Exercise goal: Below are the records; copy exactly the stretch from the line containing "cie pieluszek i utrzymanie porządku." through the line containing "a, przestrzegając kilku", both ends included, and nothing else.

Records for processing:
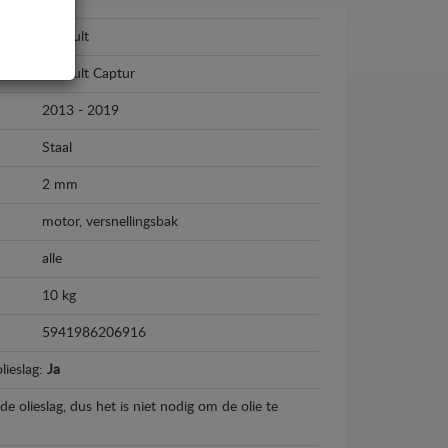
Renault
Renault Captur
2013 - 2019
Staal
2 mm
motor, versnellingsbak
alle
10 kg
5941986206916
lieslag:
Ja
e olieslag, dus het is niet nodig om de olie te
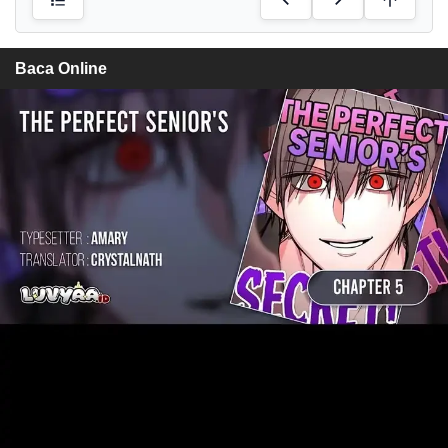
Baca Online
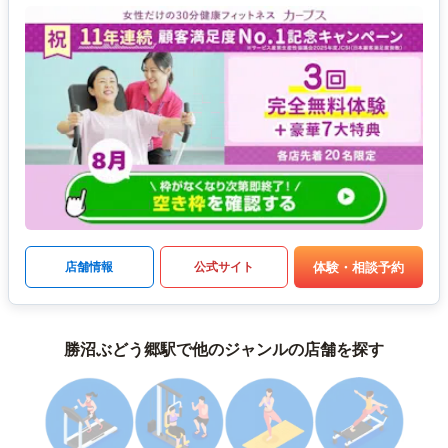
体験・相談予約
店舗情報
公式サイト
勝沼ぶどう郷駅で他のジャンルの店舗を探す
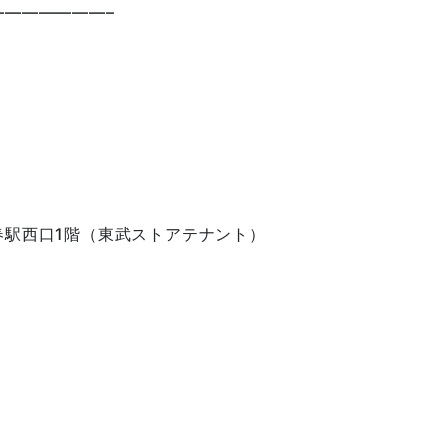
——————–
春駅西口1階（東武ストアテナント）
==
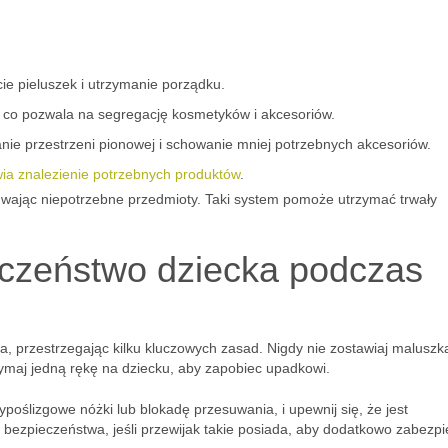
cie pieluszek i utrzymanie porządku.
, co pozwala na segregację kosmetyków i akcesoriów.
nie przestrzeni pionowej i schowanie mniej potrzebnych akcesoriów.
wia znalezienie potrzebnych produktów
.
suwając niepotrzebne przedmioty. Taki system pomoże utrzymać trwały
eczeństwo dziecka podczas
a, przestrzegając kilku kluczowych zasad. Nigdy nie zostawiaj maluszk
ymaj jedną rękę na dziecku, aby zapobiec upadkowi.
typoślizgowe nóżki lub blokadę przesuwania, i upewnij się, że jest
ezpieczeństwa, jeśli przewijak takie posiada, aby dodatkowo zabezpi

Your response:
cie pieluszek i utrzymanie porządku.
, co pozwala na segregację kosmetyków i akcesoriów.
nie przestrzeni pionowej i schowanie mniej potrzebnych akcesoriów.
wia znalezienie potrzebnych produktów
.
suwając niepotrzebne przedmioty. Taki system pomoże utrzymać trwały
eczeństwo dziecka podczas
a, przestrzegając kilku kluczowych zasad. Nigdy nie zostawiaj maluszk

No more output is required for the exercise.